What is driving this fundamental shift and desire to insource discovery operations?

There is no single compelling reason or driving force pushing legal departments to make this decision. The following are all contributing factors, enticing companies to consider insourcing parts or all of the discovery function:

  • Organizations face continued pressure to lower costs
  • Data footprints are growing
  • Legal departments want better visibility and predictability into their spend
  • Clients are demanding innovative and enhanced service delivery
  • Cyber threats and data breaches are increasing the need to better protect company information
  • The pool of talented discovery support professionals is higher today than ever before

Additionally, what’s making the insourcing model possible today (compared with three to five years ago), is the advent of reliable cloud-hosted discovery technology and storage. Legal and IT departments can now more easily add new technologies to their toolbox without the costs and burden of managing on premise infrastructure.

Going hand-in-hand with this is the maturation of the discovery technology market. No longer are complex processes or custom scripts required to achieve relatively simple tasks. The out-of-the-box functionality and usability of these tools have made great strides over the past few years to the point that many in-house resources can manage them on their own. Many of the leading tools even offer “self-service models” that are designed specifically for in-house adoption.

Collectively, these advancements are enabling companies to deploy internal discovery programs that span across the traditional in-house areas of identification, preservation, and collection, as well as downstream areas such as data processing, document review, and production.

Should my company insource its discovery operations?

The answer to that question is – it depends. Insourcing your discovery operations does not guarantee lower costs, better data security, or better service. For example, new software license costs combined with salaries for new discovery-support personnel could end up being higher than your current vendor processing and hosting fees. Along a similar vein, the time needed to export, perform quality control, and submit production sets could potentially go up.

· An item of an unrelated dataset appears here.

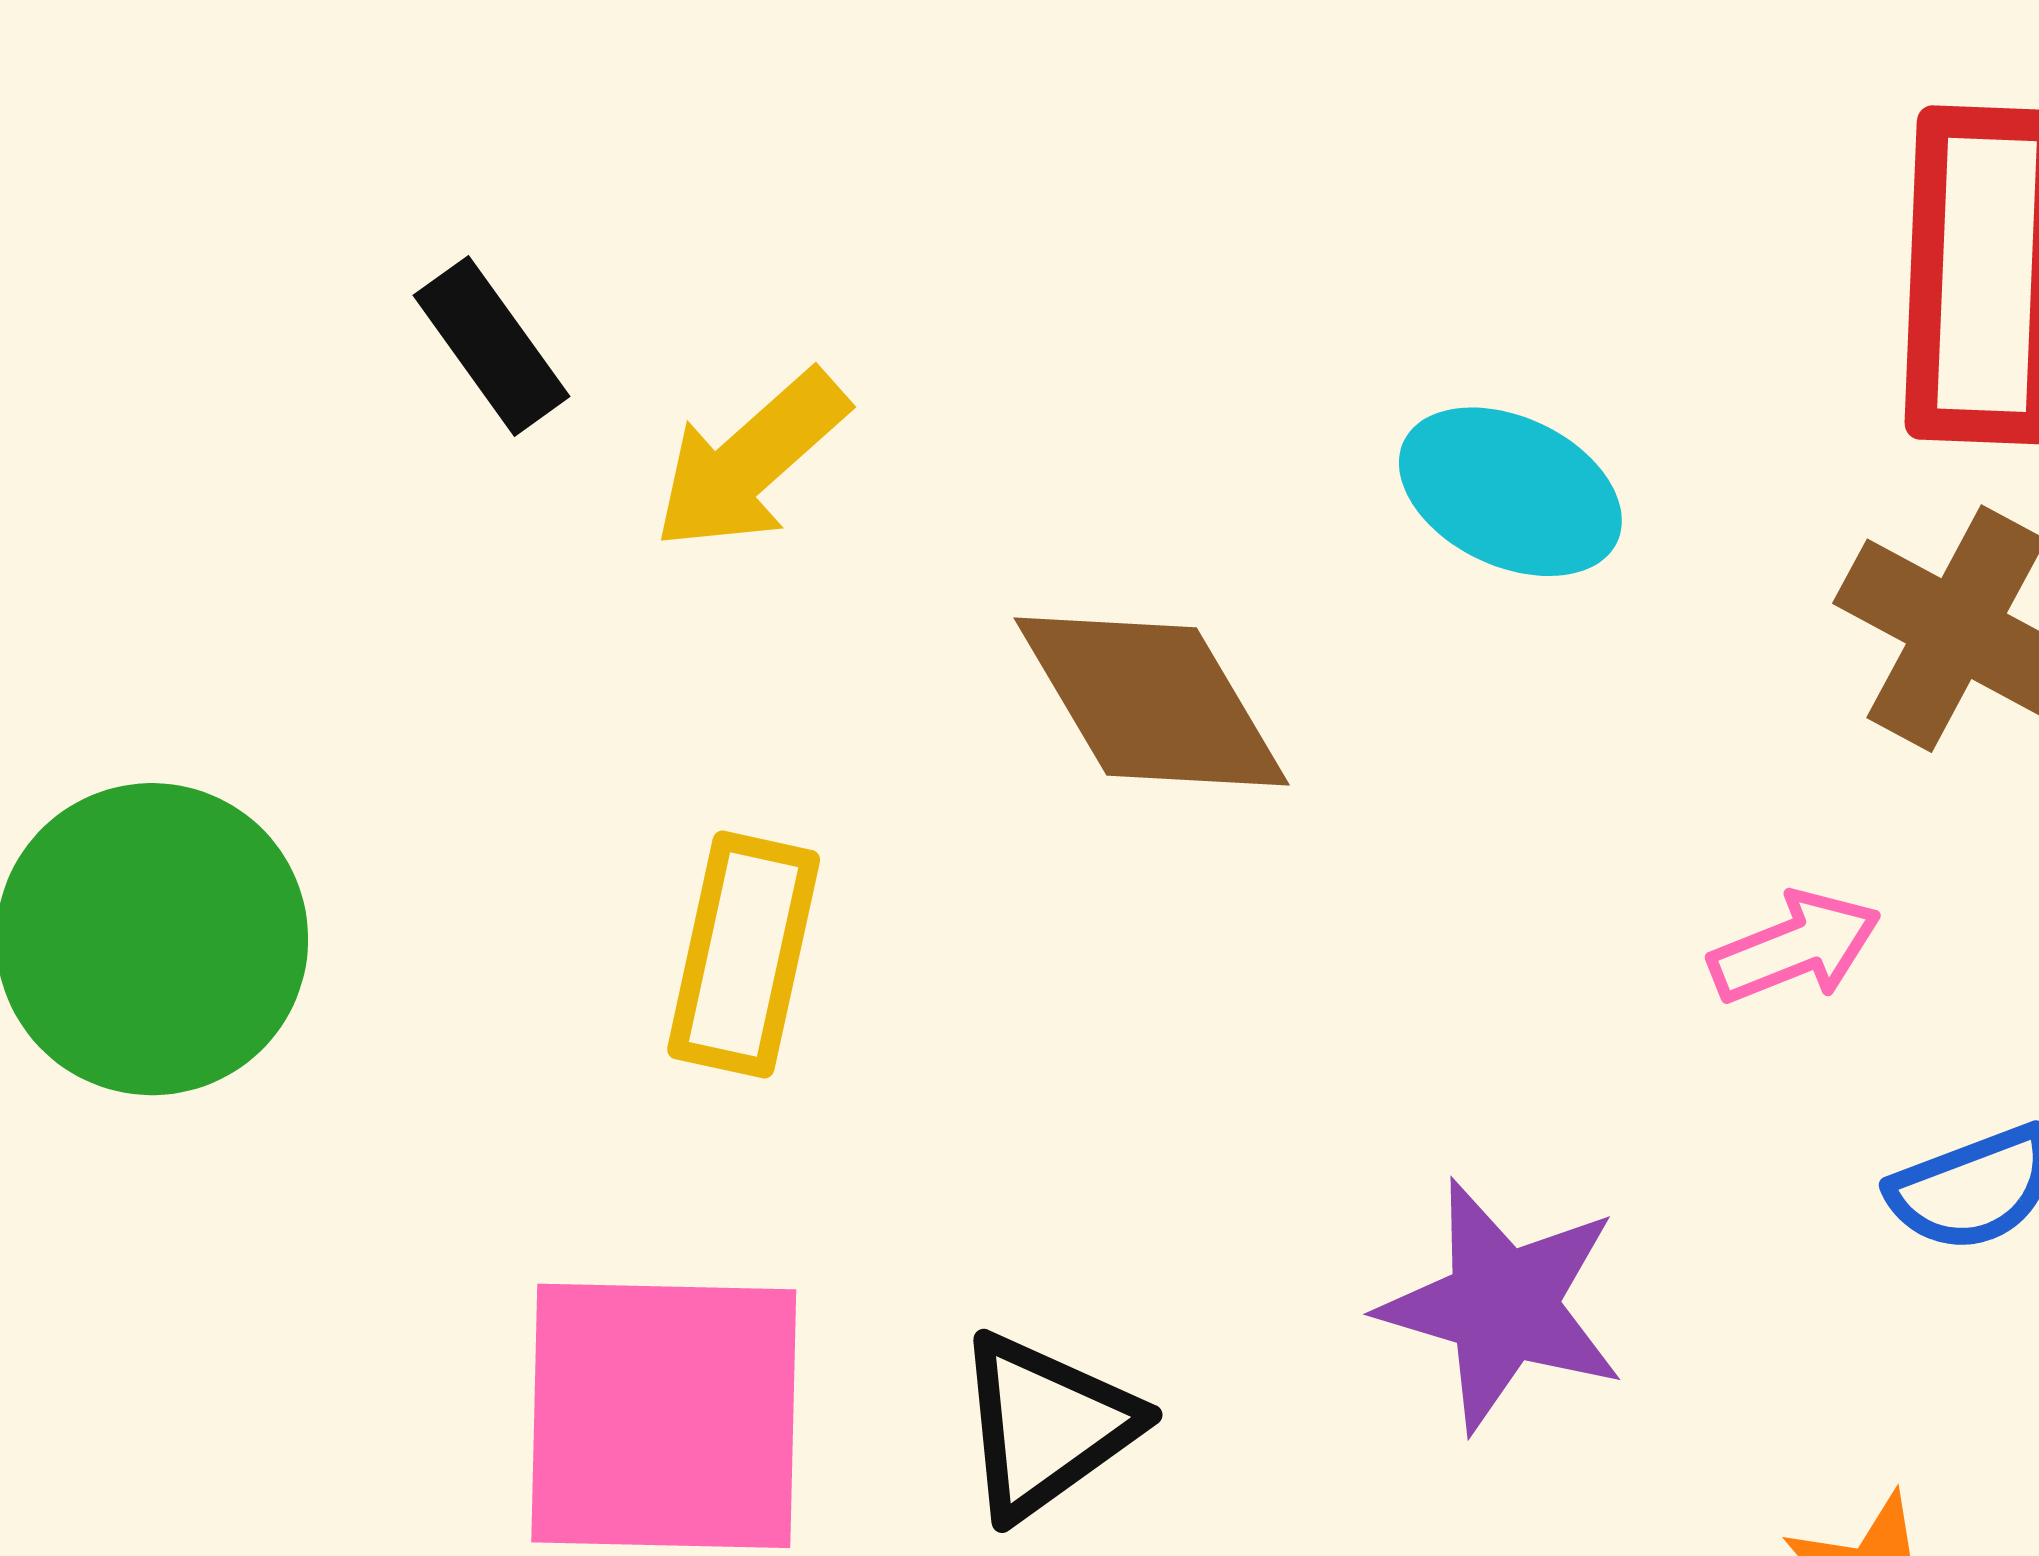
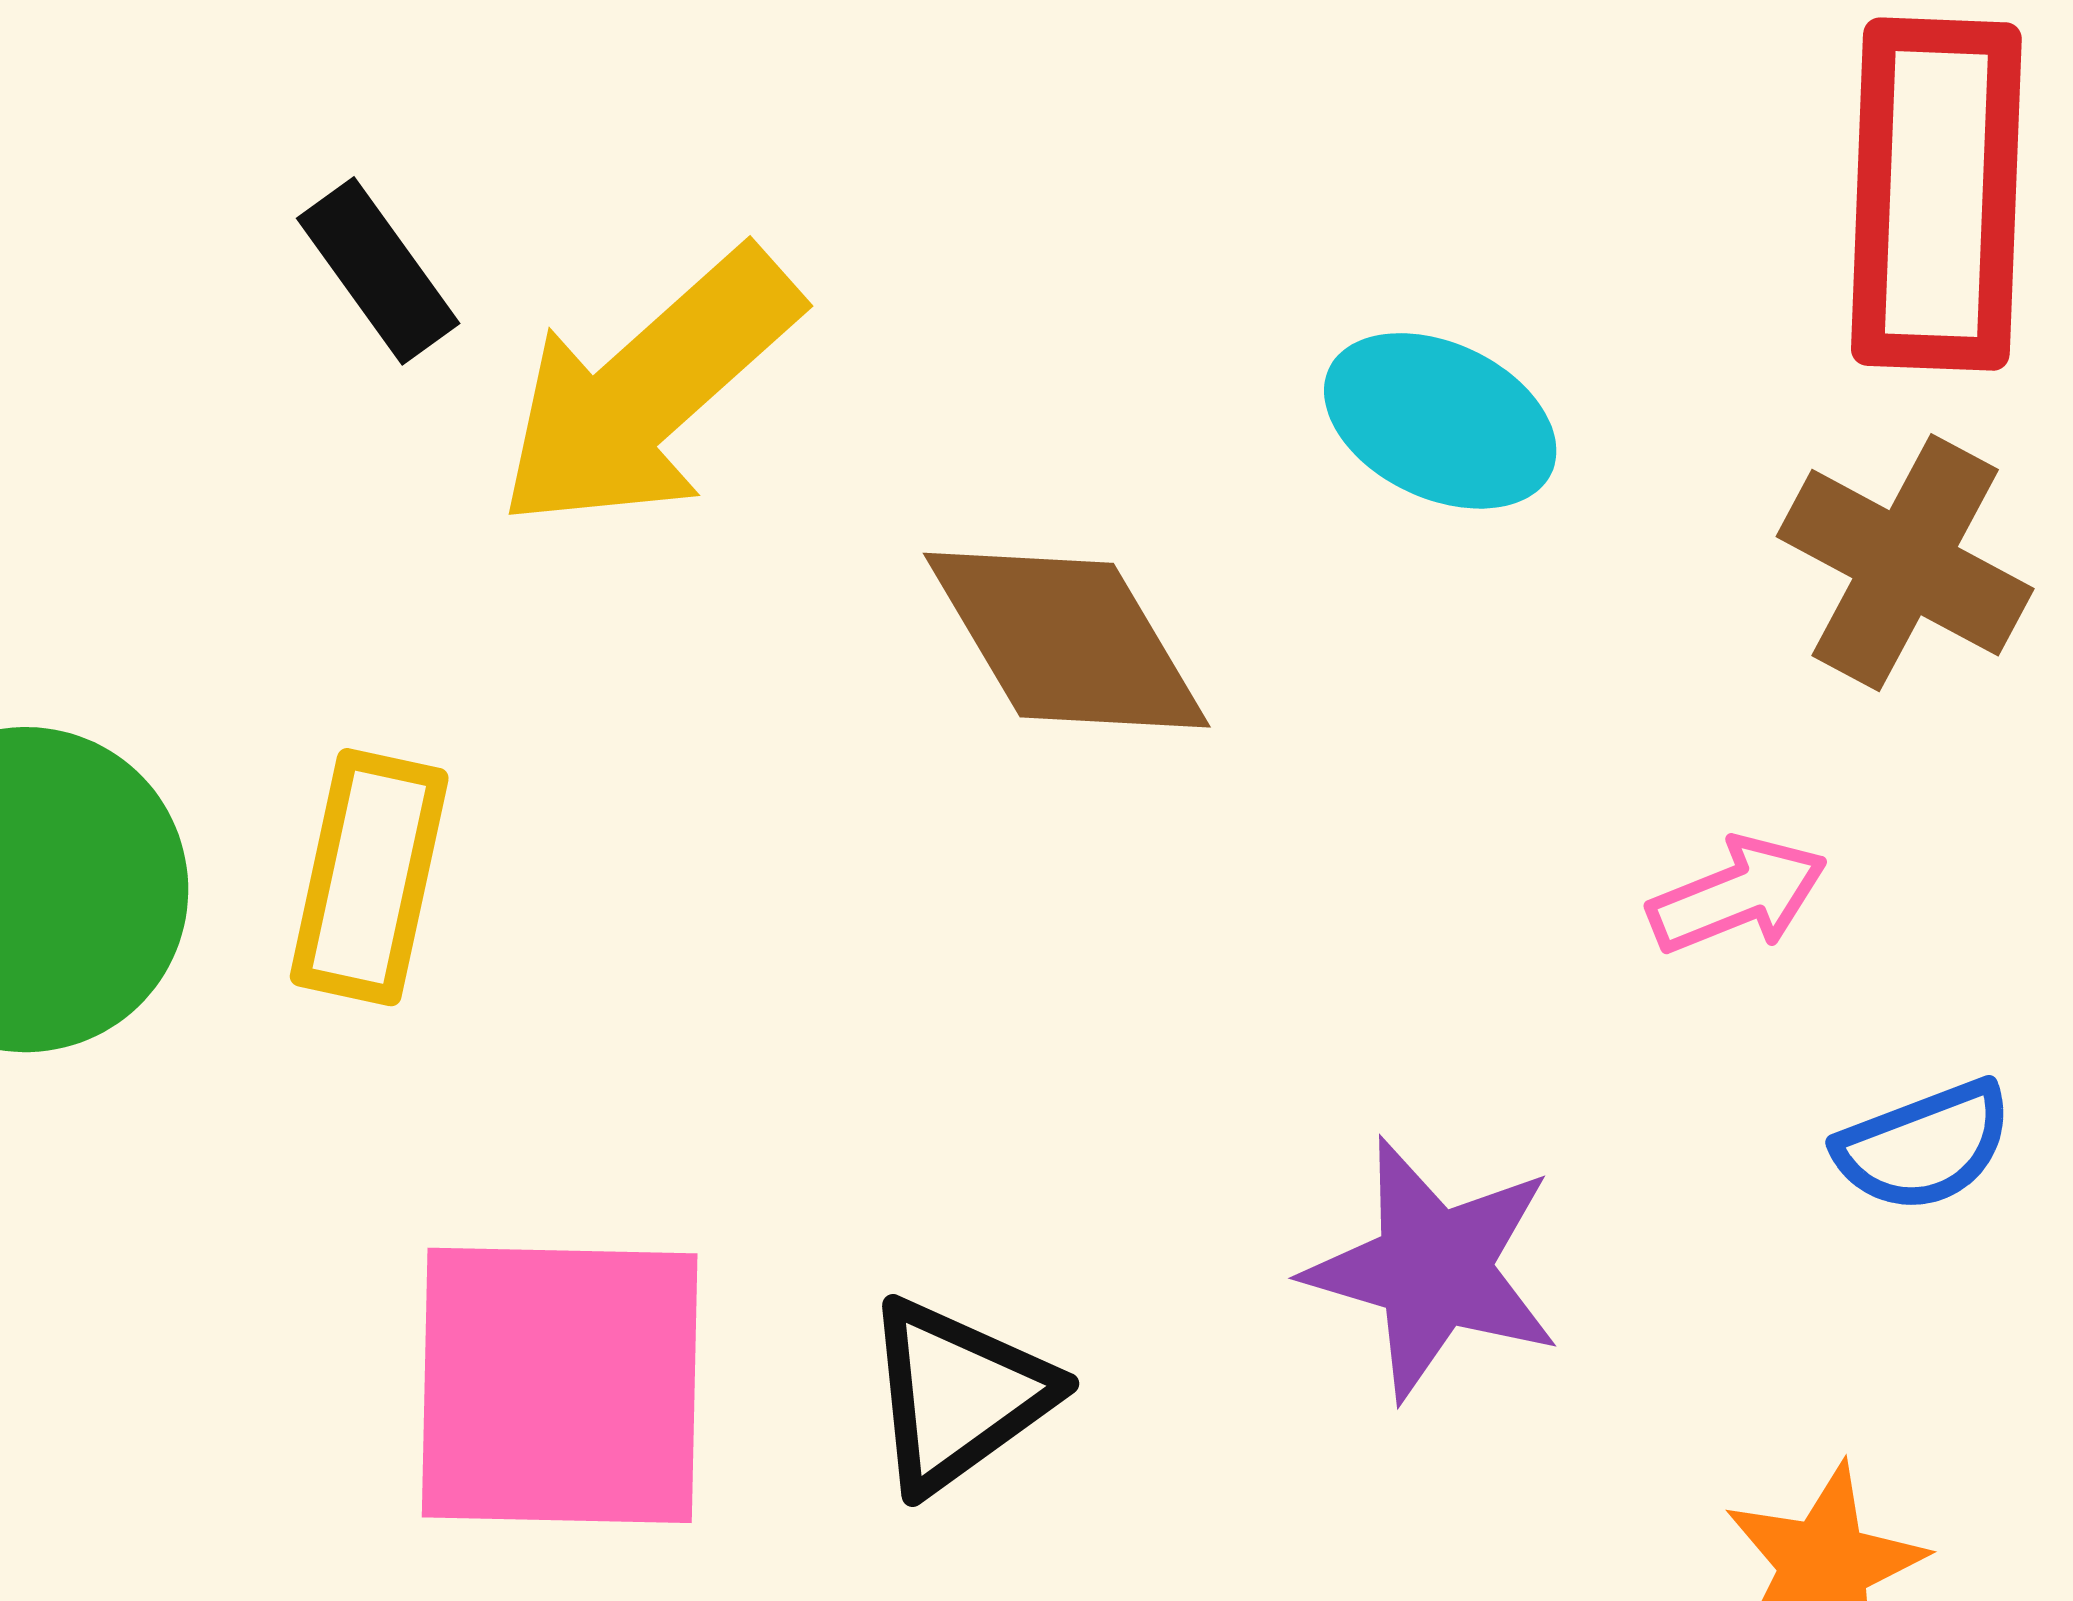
yellow arrow: (751, 461) -> (648, 390), size x1.5
yellow rectangle: (744, 955) -> (369, 877), moved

Not to mention, building a new internal discovery program requires significant upfront time, effort, and investment.

Your ultimate goal should be to create a cost-effective, repeatable, defensible, and practical discovery program that is tailored to your preservation needs, discovery profile, and resource capabilities. This can be accomplished by insourcing, outsourcing, or using a hybrid model.

To determine if insourcing is the optimal discovery model for your company, evaluate your department’s financial, legal portfolio and strategy, staffing, and data security goals against the risks, costs, and benefits of implementing this model.

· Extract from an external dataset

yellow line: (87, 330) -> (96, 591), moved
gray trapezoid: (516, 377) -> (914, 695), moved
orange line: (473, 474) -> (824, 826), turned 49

Below is a robust set of questions to guide your evaluation.

Financial Management

  • Are our discovery vendor rates competitive? If not, do we have the ability to renegotiate or are we locked in under a master services agreement (MSA)?
  • Is there opportunity for consolidation of our vendors to capitalize on volume discounts?
  • Are we able to lower vendor costs by moving to an “all-in” fixed-fee, tiered, or other alternative model with more cost predictability?
  • How would we fund the initial and ongoing software license and upgrade costs associated with purchasing legal technology? What about the implementation and change management effort required to deploy an in-house discovery program?
  • Could we “bill back” any portion of the discovery program directly to our matters or business clients that we support?
  • Could we get other business units that benefit from our services to help fund this initiative, such as IT, internal investigation teams, compliance, information security, records, and information management?
  • Have we calculated a return on investment (ROI) break-even point? Do we know how we would quantify costs to be in a position to quantify our savings?
  • Have all deployment costs been accounted for (e.g., software licenses, physical hardware, storage, ongoing maintenance from vendor and internal IT resources, and support personnel salaries)?

Staffing

  • Do we have personnel with both the skills and bandwidth to execute day-t0-day discovery processes? To support the infrastructure (if on premise)? Who will manage the overarching discovery program and these resources?

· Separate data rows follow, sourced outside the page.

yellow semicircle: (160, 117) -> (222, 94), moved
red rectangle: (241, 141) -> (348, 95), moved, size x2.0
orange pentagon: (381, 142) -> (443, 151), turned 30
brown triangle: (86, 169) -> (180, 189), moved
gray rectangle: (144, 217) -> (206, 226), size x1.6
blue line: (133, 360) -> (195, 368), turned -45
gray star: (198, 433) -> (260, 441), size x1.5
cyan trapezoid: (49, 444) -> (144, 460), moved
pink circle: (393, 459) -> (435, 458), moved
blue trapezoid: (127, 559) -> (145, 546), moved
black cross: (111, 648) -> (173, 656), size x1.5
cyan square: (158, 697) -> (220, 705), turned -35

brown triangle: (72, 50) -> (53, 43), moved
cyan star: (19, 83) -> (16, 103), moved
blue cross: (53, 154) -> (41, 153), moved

  • Could any members within IT take on the day-to-day execution of discovery tasks and be dedicated resources moving forward?

  • Do we have the budget and approval to hire new support personnel, if necessary? Could we leverage alternate legal service providers to fill these positions?

  • What employee/salary band will discovery-support personnel be hired into? What business within the organization will they be hired into?

  • How would we scale? Both in terms of our long-term plan as well as for point-in-time support when activity is at high demand? Will we require external resources to provide overage support?

  • Does this model provide us flexibility to adapt to new data types, new technologies (e.g., enhancements to Microsoft O365), an influx of corporate data, or changes to best practices?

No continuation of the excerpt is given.